HIV nonoccupational postexposure prophylaxis (nPEP) has been prescribed to men who have sex with men (MSM) for decades, but the global situation of nPEP implementation among this population remains unclear. To understand nPEP awareness, uptake, and factors associated with uptake among MSM, we searched PubMed, Scopus, Embase, the Cochrane Library, and Web of Science for studies reporting nPEP implementation among MSM published before May 19, 2019. We estimated pooled rates and their 95% confidence intervals (CIs) of awareness, uptake using a random-effects model. We identified 74 studies: 3 studies (4.1%) from upper-middle-income regions and 71 (95.9%) from high-income regions. The pooled rate of nPEP awareness and uptake was 51.6% (95% CI 40.6-62.5%) and 6.0% (5.0-7.1%), respectively. Pooled uptake rate was higher in upper-middle-income regions [8.9% (7.8-10.0%)] than in high-income regions [5.8% (4.8-6.9%)]. Unprotected anal sex was the most common exposure (range: 55.0-98.6%, median: 62.9%). Pooled completion of nPEP was 86.9% (79.5-92.8%). Of 19,546 MSM prescribed nPEP, 500 HIV seroconversions (2.6%) were observed. Having risky sexual behaviors and history of sexually transmitted infections were associated with higher nPEP uptake, whereas insufficient knowledge, underestimated risk of exposure to HIV, lack of accessibility, and social stigma might hinder nPEP uptake. Awareness and uptake of nPEP among MSM worldwide are low. Further efforts are needed to combat barriers to access nPEP, including improving accessibility and reducing stigma. Seroconversions post-nPEP uptake suggest that joint prevention precautions aside from nPEP are needed for high-risk MSM. More evidence from low-income and middle-income regions is needed.

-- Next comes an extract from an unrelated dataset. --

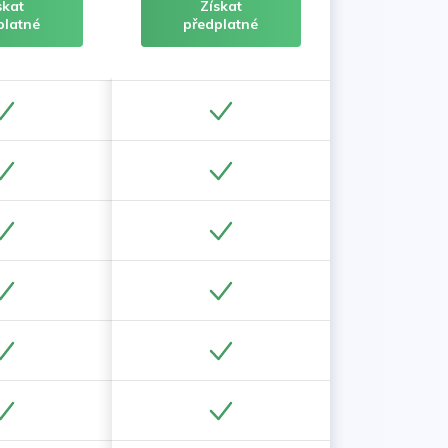
skat
Získat
platné
předplatné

几十年来,艾滋病毒非职业接触后预防(nPEP)已被开给男男性行为者(MSM),但全球 MSM 人群中 nPEP 的实施情况仍不清楚。为了了解 MSM 人群中 nPEP 的知晓率、使用率以及与使用率相关的因素,我们检索了 PubMed、Scopus、Embase、Cochrane 图书馆和 Web of Science,以获取截至 2019 年 5 月 19 日发表的有关 MSM 中 nPEP 实施情况的研究。我们使用随机效应模型估算了知晓率、使用率的汇总率及其 95%置信区间(CI)。我们共识别到 74 项研究:3 项(4.1%)来自中高收入地区,71 项(95.9%)来自高收入地区。nPEP 知晓率和使用率的汇总率分别为 51.6%(95%CI 40.6-62.5%)和 6.0%(5.0-7.1%)。中高收入地区的 nPEP 使用率[8.9%(7.8-10.0%)]高于高收入地区[5.8%(4.8-6.9%)]。无保护肛交是最常见的暴露途径(范围:55.0-98.6%,中位数:62.9%)。nPEP 完成率汇总为 86.9%(79.5-92.8%)。在 19546 名接受 nPEP 治疗的 MSM 中,观察到 500 例 HIV 血清转换(2.6%)。有风险性行为和性传播感染史与更高的 nPEP 使用率相关,而知识不足、低估 HIV 暴露风险、无法获得 nPEP 和社会污名化可能会阻碍 nPEP 的使用。全球 MSM 中 nPEP 的知晓率和使用率均较低。需要进一步努力来克服获取 nPEP 的障碍,包括提高可及性和减少污名化。nPEP 使用率后的血清转换表明,高危 MSM 除了 nPEP 之外,还需要联合预防措施。需要更多来自低收入和中等收入地区的证据。